8. En premier lieu, aux termes du 1 de l'article 6 de la convention européenne de sauvegarde des droits de l'homme et des libertés fondamentales : " Toute personne a droit à ce que sa cause soit entendue équitablement, publiquement et dans un délai raisonnable, par un tribunal indépendant et impartial, établi par la loi, qui décidera, soit des contestations sur ses droits et obligations de caractère civil, soit du bien-fondé de toute accusation en matière pénale dirigée contre elle ".

9. D'une part, ces stipulations ne peuvent être utilement invoquées pour contester des rappels de taxe sur la valeur ajoutée en litige devant le juge de l'impôt, qui ne statue pas en matière pénale et ne tranche pas des contestations sur des droits et obligations à caractère civil. D'autre part, M. A n'établit pas, ni même n'allègue que la procédure d'établissement des pénalités en litige aurait, eu égard à ses particularités, emporté des conséquences de nature à porter atteinte de manière irréversible au caractère équitable de la procédure ultérieurement engagée devant le juge.

10. En tout état de cause, si M. A soutient que l'administration fiscale a méconnu les stipulations précitées de l'article 6 de la convention européenne de sauvegarde des droits de l'homme et des libertés fondamentales, et plus particulièrement le principe de l'égalité des armes, dès lors qu'elle s'est abstenue de répondre aux différents courriers qu'il lui avait adressés au cours des années 2016 et 2017 afin d'obtenir la délivrance d'une copie de son " dossier fiscal ", cette circonstance, qui est postérieure à la mise en recouvrement des impositions en litige intervenue en 2014, est dépourvue de toute incidence sur la régularité de la procédure d'imposition.

11. En second lieu, aux termes de l'article L. 74 du même livre : " Les bases d'imposition sont évaluées d'office lorsque le contrôle fiscal ne peut avoir lieu du fait du contribuable ou de tiers. / () ". Le contrôle fiscal mentionné par ces dispositions ne saurait être restreint à la seule vérification de comptabilité prévue par l'article L. 13 du livre des procédures fiscales mais vise l'ensemble des contrôles sur place auxquels l'administration des impôts est en droit de procéder.

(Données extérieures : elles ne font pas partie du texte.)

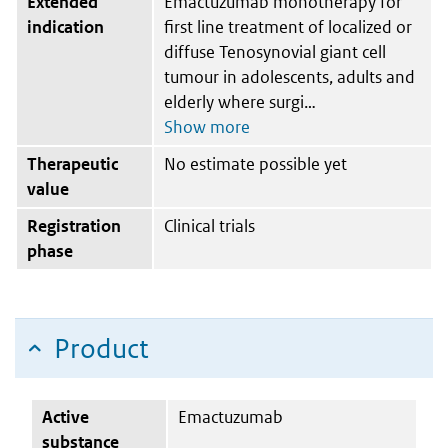
Extended
Emactuzumab monotherapy for
indication
first line treatment of localized or
diffuse Tenosynovial giant cell
tumour in adolescents, adults and
elderly where surgi
Therapeutic
No estimate possible yet
value
Registration
Clinical trials
phase
Product
Active
Emactuzumab
substance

12. Il résulte de l'instruction que le service vérificateur a adressé à M. A, par lettre recommandée avec accusé de réception envoyée à l'adresse du siège social de son entreprise, un avis de vérification en date du 7 mai 2013, ainsi que deux lettres de mise en garde des 3 juin 2013 et 27 juin 2013, également envoyées à son domicile personnel, l'invitant à effectuer le nécessaire afin que la vérification puisse avoir lieu et l'informant de la sanction encourue en cas d'opposition à contrôle fiscal. Bien que M. A ait été avisé de leur mise en instance, tous ces plis ont été retournés au service faute d'avoir été réclamés. Dans ces conditions, en l'absence de toute réponse ou manifestation de la part de M. A, qui n'établit pas, en tout état de cause, avoir signalé ses changements d'adresse à des organismes français, l'administration fiscale établit que le contrôle fiscal n'a pas pu avoir lieu du fait du contribuable et, par suite, que le service vérificateur était fondé à mettre en œuvre la procédure d'évaluation d'office prévue par les dispositions précitées de l'article L. 74 du livre des procédures fiscales.

Sur le bien-fondé des impositions :

13. Aux termes de l'article L. 193 du livre des procédures fiscales : " Dans tous les cas où une imposition a été établie d'office la charge de la preuve incombe au contribuable qui demande la décharge ou la réduction de l'imposition ". Aux termes de l'article R. 193-1 de ce livre : " Dans le cas prévu à l'article L. 193 le contribuable peut obtenir la décharge ou la réduction de l'imposition mise à sa charge en démontrant son caractère exagéré ".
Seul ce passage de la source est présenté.